Write out again, exactly, the lines below starting at the one with "un vídeo, ¿constará como que ha sido visto" and ending at the one with "проживание в о".
=== SUPPLIED DATA ===
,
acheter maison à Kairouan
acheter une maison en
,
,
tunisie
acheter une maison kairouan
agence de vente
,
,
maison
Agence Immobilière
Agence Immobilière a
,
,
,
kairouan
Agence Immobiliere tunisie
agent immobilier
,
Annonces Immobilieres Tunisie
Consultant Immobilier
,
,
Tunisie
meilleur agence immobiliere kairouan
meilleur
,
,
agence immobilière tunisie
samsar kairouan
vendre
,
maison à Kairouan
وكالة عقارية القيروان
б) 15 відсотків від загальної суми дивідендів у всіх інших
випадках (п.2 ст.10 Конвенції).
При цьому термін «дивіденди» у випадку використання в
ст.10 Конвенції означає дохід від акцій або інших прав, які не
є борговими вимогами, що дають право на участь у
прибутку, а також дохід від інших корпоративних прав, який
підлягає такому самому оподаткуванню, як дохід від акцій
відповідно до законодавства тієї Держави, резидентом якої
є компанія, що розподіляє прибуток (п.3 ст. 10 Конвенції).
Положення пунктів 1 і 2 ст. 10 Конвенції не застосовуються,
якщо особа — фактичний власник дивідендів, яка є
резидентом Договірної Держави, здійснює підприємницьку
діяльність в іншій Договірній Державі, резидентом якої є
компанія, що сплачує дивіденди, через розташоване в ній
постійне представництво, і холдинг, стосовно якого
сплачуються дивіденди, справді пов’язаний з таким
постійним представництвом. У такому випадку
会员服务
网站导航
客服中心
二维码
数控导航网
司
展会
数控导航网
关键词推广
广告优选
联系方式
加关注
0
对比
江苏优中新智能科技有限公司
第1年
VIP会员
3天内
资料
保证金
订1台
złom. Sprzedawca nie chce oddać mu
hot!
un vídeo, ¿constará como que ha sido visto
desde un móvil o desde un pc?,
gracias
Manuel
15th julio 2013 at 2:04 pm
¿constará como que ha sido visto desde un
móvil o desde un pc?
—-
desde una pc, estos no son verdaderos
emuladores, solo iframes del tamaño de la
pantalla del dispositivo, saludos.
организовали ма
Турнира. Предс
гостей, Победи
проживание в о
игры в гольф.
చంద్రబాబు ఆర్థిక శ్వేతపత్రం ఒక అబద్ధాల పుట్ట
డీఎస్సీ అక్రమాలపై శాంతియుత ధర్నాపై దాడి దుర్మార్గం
===
### THE COMPLETED TASK:
un vídeo, ¿constará como que ha sido visto
desde un móvil o desde un pc?,
gracias
Manuel
15th julio 2013 at 2:04 pm
¿constará como que ha sido visto desde un
móvil o desde un pc?
—-
desde una pc, estos no son verdaderos
emuladores, solo iframes del tamaño de la
pantalla del dispositivo, saludos.
организовали ма
Турнира. Предс
гостей, Победи
проживание в о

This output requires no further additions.